■ **Your assignment**
Strip out all images, then restate the data verbatim.

*** Opening Records provided ***

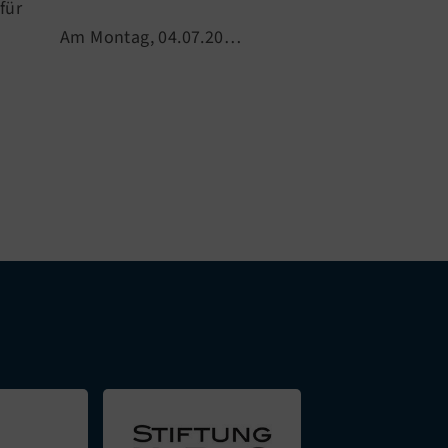
für
Leichtathletik
statt.
Am Montag, 04.07.20…
Das Daumendrü
gelo…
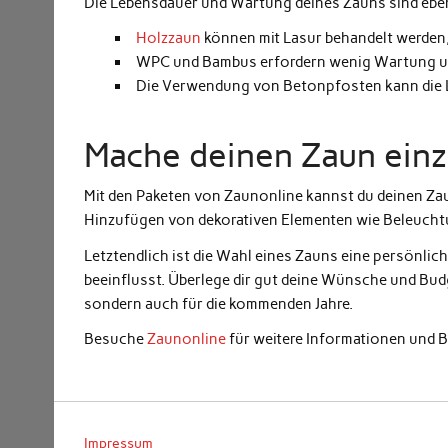
Die Lebensdauer und Wartung deines Zauns sind ebenf
Holzzaun
können mit Lasur behandelt werden,
WPC und Bambus erfordern wenig Wartung und
Die Verwendung von Betonpfosten kann die L
Mache deinen Zaun einz
Mit den Paketen von Zaunonline kannst du deinen Za
Hinzufügen von dekorativen Elementen wie Beleuchtu
Letztendlich ist die Wahl eines Zauns eine persönlic
beeinflusst. Überlege dir gut deine Wünsche und Budg
sondern auch für die kommenden Jahre.
Besuche
Zaunonline
für weitere Informationen und B
Impressum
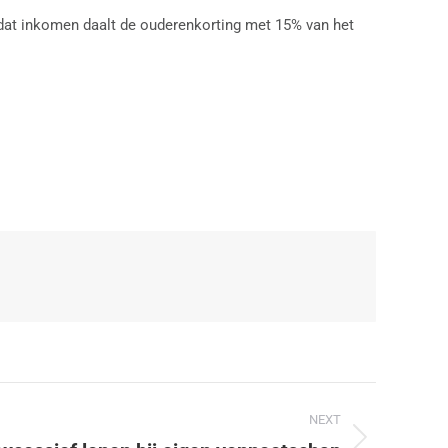
dat inkomen daalt de ouderenkorting met 15% van het
NEXT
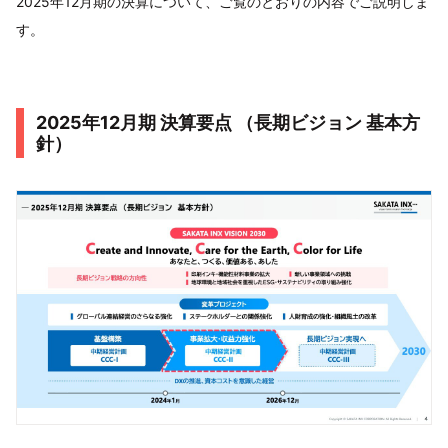
2025年12月期の決算について、ご覧のとおりの内容でご説明しま
す。
2025年12月期 決算要点 （長期ビジョン 基本方
針）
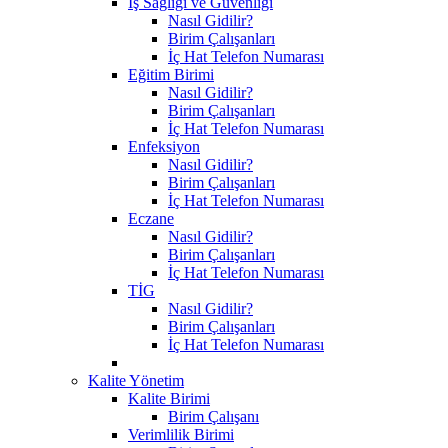
İş Sağlığı ve Güvenliği
Nasıl Gidilir?
Birim Çalışanları
İç Hat Telefon Numarası
Eğitim Birimi
Nasıl Gidilir?
Birim Çalışanları
İç Hat Telefon Numarası
Enfeksiyon
Nasıl Gidilir?
Birim Çalışanları
İç Hat Telefon Numarası
Eczane
Nasıl Gidilir?
Birim Çalışanları
İç Hat Telefon Numarası
TİG
Nasıl Gidilir?
Birim Çalışanları
İç Hat Telefon Numarası
Kalite Yönetim
Kalite Birimi
Birim Çalışanı
Verimlilik Birimi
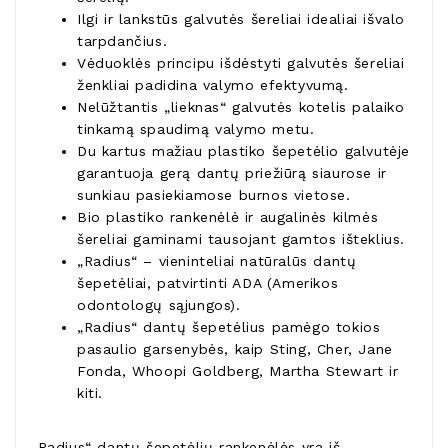
Ilgi ir lankstūs galvutės šereliai idealiai išvalo
tarpdančius.
Vėduoklės principu išdėstyti galvutės šereliai
ženkliai padidina valymo efektyvumą.
Nelūžtantis „lieknas“ galvutės kotelis palaiko
tinkamą spaudimą valymo metu.
Du kartus mažiau plastiko šepetėlio galvutėje
garantuoja gerą dantų priežiūrą siaurose ir
sunkiau pasiekiamose burnos vietose.
Bio plastiko rankenėlė ir augalinės kilmės
šereliai gaminami tausojant gamtos išteklius.
„Radius“ – vieninteliai natūralūs dantų
šepetėliai, patvirtinti ADA (Amerikos
odontologų sąjungos).
„Radius“ dantų šepetėlius pamėgo tokios
pasaulio garsenybės, kaip Sting, Cher, Jane
Fonda, Whoopi Goldberg, Martha Stewart ir
kiti.
„Radius“ dantų šepetėlių rankenėlės yra iš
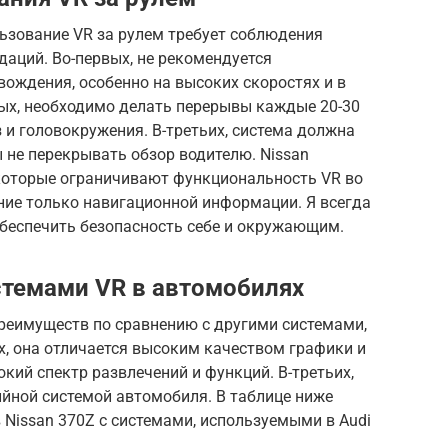
ьзование VR за рулем требует соблюдения
аций. Во-первых, не рекомендуется
вождения, особенно на высоких скоростях и в
ых, необходимо делать перерывы каждые 20-30
 и головокружения. В-третьих, система должна
 не перекрывать обзор водителю. Nissan
которые ограничивают функциональность VR во
ние только навигационной информации. Я всегда
беспечить безопасность себе и окружающим.
стемами VR в автомобилях
преимуществ по сравнению с другими системами,
х, она отличается высоким качеством графики и
окий спектр развлечений и функций. В-третьих,
ийной системой автомобиля. В таблице ниже
 Nissan 370Z с системами, используемыми в Audi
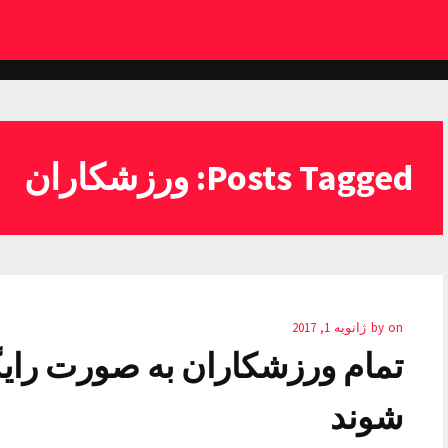
Posts Tagged: ورزشکاران
on
by
ژانویه 1, 2017
تمام ورزشکاران به صورت رای
شوند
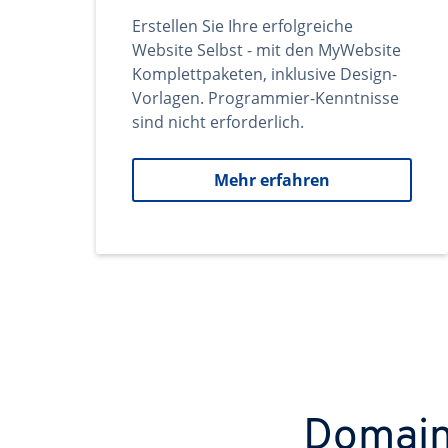
Erstellen Sie Ihre erfolgreiche
Website Selbst - mit den MyWebsite
Komplettpaketen, inklusive Design-
Vorlagen. Programmier-Kenntnisse
sind nicht erforderlich.
Mehr erfahren
Domains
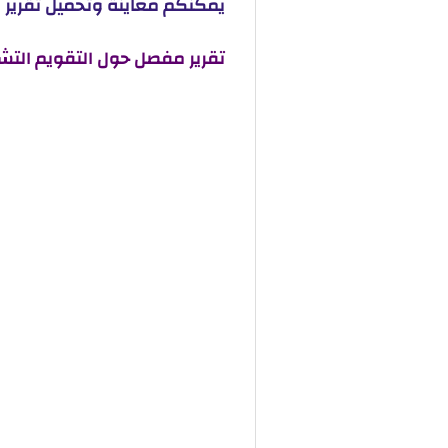
يمكنكم معاينة وتحميل تقرير م
تقرير مفصل حول التقويم التشخ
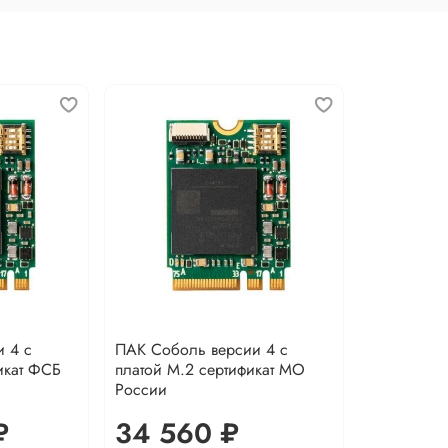
 4 с
ПАК Соболь версии 4 с
икат ФСБ
платой M.2 сертификат MO
России
₽
34 560 ₽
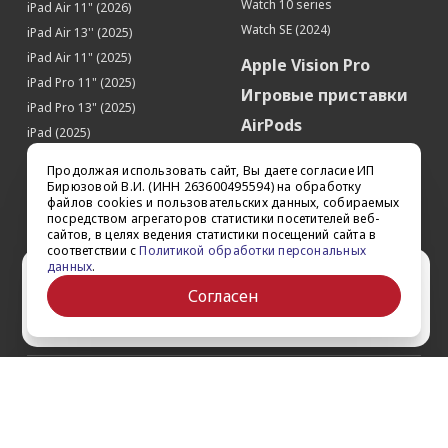
Watch 10 series
iPad Air 11" (2026)
Watch SE (2024)
iPad Air 13'' (2025)
iPad Air 11" (2025)
Apple Vision Pro
iPad Pro 11" (2025)
Игровые приставки
iPad Pro 13" (2025)
AirPods
iPad (2025)
Аксессуары
iPad Pro 13'' (2024)
Продолжая использовать сайт, Вы даете согласие ИП
iPad Pro 11'' (2024)
Квадрокоптеры
Бирюзовой В.И. (ИНН 263600495594) на обработку
файлов cookies и пользовательских данных, собираемых
iPad Air 13'' (2024)
Apple TV
посредством агрегаторов статистики посетителей веб-
iPad Air 11" (2024)
сайтов, в целях ведения статистики посещений сайта в
Dyson
соответствии с
Политикой обработки персональных
iPad mini 7
данных
.
Сертификаты
Ваш город Ставрополь?
iPad Pro 12.9'' (2022)
Согласен
iPad Pro 11'' (2022)
Да
Выбрать другой
О компании
Как заказать
Обратная связь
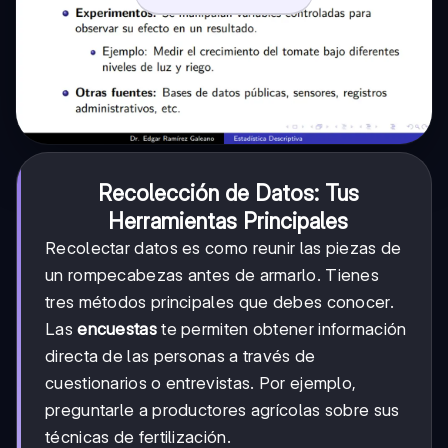
Recolección de Datos: Tus
Herramientas Principales
Recolectar datos es como reunir las piezas de
un rompecabezas antes de armarlo. Tienes
tres métodos principales que debes conocer.
Las
encuestas
te permiten obtener información
directa de las personas a través de
cuestionarios o entrevistas. Por ejemplo,
preguntarle a productores agrícolas sobre sus
técnicas de fertilización.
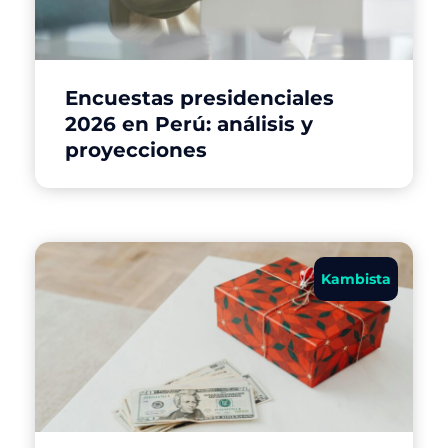
Encuestas presidenciales
2026 en Perú: análisis y
proyecciones
Kambista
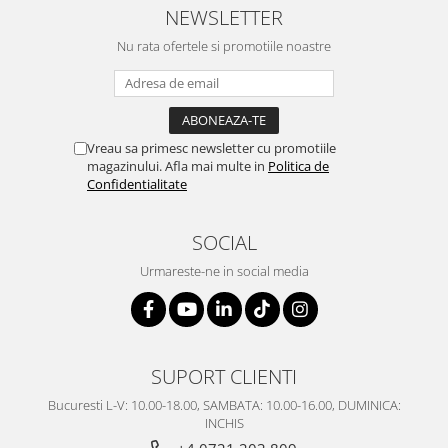
SERENDIPITY WHITE
NEWSLETTER
FLOWER FESTIVAL BLUE
Nu rata ofertele si promotiile noastre
FLOWER FESTIVAL RED
LOVE BIRDS
CHIQUE VERDE
CHIQUE ROZ
Vreau sa primesc newsletter cu promotiile
CHIQUE STRIPES VERDE
magazinului. Afla mai multe in
Politica de
Confidentialitate
Renaissance Grey
Royal White
SOCIAL
CHIQUE STRIPES GALBEN
CHIQUE GALBEN
Urmareste-ne in social media
SUPORT CLIENTI
Bucuresti L-V: 10.00-18.00, SAMBATA: 10.00-16.00, DUMINICA:
INCHIS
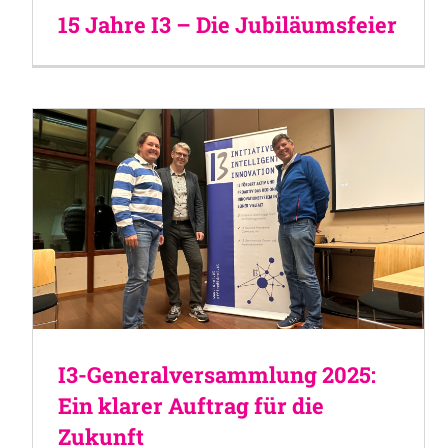
15 Jahre I3 – Die Jubiläumsfeier
I3-Generalversammlung 2025:
Ein klarer Auftrag für die
Zukunft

*** Closing Records provided ***

■ **Answer for this exercise**
für
Leichtathletik
statt.
Am Montag, 04.07.20…
Das Daumendrü
gelo…
Die Lebensdauer und Wartung deines Zauns sind ebenf
Holzzaun
können mit Lasur behandelt werden,
WPC und Bambus erfordern wenig Wartung und
Die Verwendung von Betonpfosten kann die L
Mache deinen Zaun einz
Mit den Paketen von Zaunonline kannst du deinen Za
Hinzufügen von dekorativen Elementen wie Beleuchtu
Letztendlich ist die Wahl eines Zauns eine persönlic
beeinflusst. Überlege dir gut deine Wünsche und Budg
sondern auch für die kommenden Jahre.
Besuche
Zaunonline
für weitere Informationen und B
Impressum
dat inkomen daalt de ouderenkorting met 15% van het
NEXT
2025年12月期の決算について、ご覧のとおりの内容でご説明しま
す。
2025年12月期 決算要点 （長期ビジョン 基本方
針）
İş Sağlığı ve Güvenliği
Nasıl Gidilir?
Birim Çalışanları
İç Hat Telefon Numarası
Eğitim Birimi
Nasıl Gidilir?
Birim Çalışanları
İç Hat Telefon Numarası
Enfeksiyon
Nasıl Gidilir?
Birim Çalışanları
İç Hat Telefon Numarası
Eczane
Nasıl Gidilir?
Birim Çalışanları
İç Hat Telefon Numarası
TİG
Nasıl Gidilir?
Birim Çalışanları
İç Hat Telefon Numarası
Kalite Yönetim
Kalite Birimi
Birim Çalışanı
Verimlilik Birimi
Ilgi ir lankstūs galvutės šereliai idealiai išvalo
tarpdančius.
Vėduoklės principu išdėstyti galvutės šereliai
ženkliai padidina valymo efektyvumą.
Nelūžtantis „lieknas“ galvutės kotelis palaiko
tinkamą spaudimą valymo metu.
Du kartus mažiau plastiko šepetėlio galvutėje
garantuoja gerą dantų priežiūrą siaurose ir
sunkiau pasiekiamose burnos vietose.
Bio plastiko rankenėlė ir augalinės kilmės
šereliai gaminami tausojant gamtos išteklius.
„Radius“ – vieninteliai natūralūs dantų
šepetėliai, patvirtinti ADA (Amerikos
odontologų sąjungos).
„Radius“ dantų šepetėlius pamėgo tokios
pasaulio garsenybės, kaip Sting, Cher, Jane
Fonda, Whoopi Goldberg, Martha Stewart ir
kiti.
„Radius“ dantų šepetėlių rankenėlės yra iš
ьзование VR за рулем требует соблюдения
аций. Во-первых, не рекомендуется
вождения, особенно на высоких скоростях и в
ых, необходимо делать перерывы каждые 20-30
 и головокружения. В-третьих, система должна
 не перекрывать обзор водителю. Nissan
которые ограничивают функциональность VR во
ние только навигационной информации. Я всегда
беспечить безопасность себе и окружающим.
стемами VR в автомобилях
преимуществ по сравнению с другими системами,
х, она отличается высоким качеством графики и
окий спектр развлечений и функций. В-третьих,
ийной системой автомобиля. В таблице ниже
 Nissan 370Z с системами, используемыми в Audi
Posts Tagged: ورزشکاران
on
by
ژانویه 1, 2017
تمام ورزشکاران به صورت رای
شوند
Erstellen Sie Ihre erfolgreiche
Website Selbst - mit den MyWebsite
Komplettpaketen, inklusive Design-
Vorlagen. Programmier-Kenntnisse
sind nicht erforderlich.
Mehr erfahren
Domains
يمكنكم معاينة وتحميل تقرير م
تقرير مفصل حول التقويم التشخ
 4 с
ПАК Соболь версии 4 с
икат ФСБ
платой M.2 сертификат MO
России
₽
34 560 ₽
Watch 10 series
iPad Air 11" (2026)
Watch SE (2024)
iPad Air 13'' (2025)
iPad Air 11" (2025)
Apple Vision Pro
iPad Pro 11" (2025)
Игровые приставки
iPad Pro 13" (2025)
AirPods
iPad (2025)
Аксессуары
iPad Pro 13'' (2024)
Продолжая использовать сайт, Вы даете согласие ИП
iPad Pro 11'' (2024)
Квадрокоптеры
Бирюзовой В.И. (ИНН 263600495594) на обработку
файлов cookies и пользовательских данных, собираемых
iPad Air 13'' (2024)
Apple TV
посредством агрегаторов статистики посетителей веб-
iPad Air 11" (2024)
сайтов, в целях ведения статистики посещений сайта в
Dyson
соответствии с
Политикой обработки персональных
iPad mini 7
данных
.
Сертификаты
Ваш город Ставрополь?
iPad Pro 12.9'' (2022)
Согласен
iPad Pro 11'' (2022)
Да
Выбрать другой
О компании
Как заказать
Обратная связь
Recolección de Datos: Tus
Herramientas Principales
Recolectar datos es como reunir las piezas de
un rompecabezas antes de armarlo. Tienes
tres métodos principales que debes conocer.
Las
encuestas
te permiten obtener información
directa de las personas a través de
cuestionarios o entrevistas. Por ejemplo,
preguntarle a productores agrícolas sobre sus
técnicas de fertilización.
Encuestas presidenciales
2026 en Perú: análisis y
proyecciones
Kambista
SERENDIPITY WHITE
NEWSLETTER
FLOWER FESTIVAL BLUE
Nu rata ofertele si promotiile noastre
FLOWER FESTIVAL RED
LOVE BIRDS
CHIQUE VERDE
CHIQUE ROZ
Vreau sa primesc newsletter cu promotiile
CHIQUE STRIPES VERDE
magazinului. Afla mai multe in
Politica de
Confidentialitate
Renaissance Grey
Royal White
SOCIAL
CHIQUE STRIPES GALBEN
CHIQUE GALBEN
Urmareste-ne in social media
SUPORT CLIENTI
Bucuresti L-V: 10.00-18.00, SAMBATA: 10.00-16.00, DUMINICA:
INCHIS
15 Jahre I3 – Die Jubiläumsfeier
I3-Generalversammlung 2025:
Ein klarer Auftrag für die
Zukunft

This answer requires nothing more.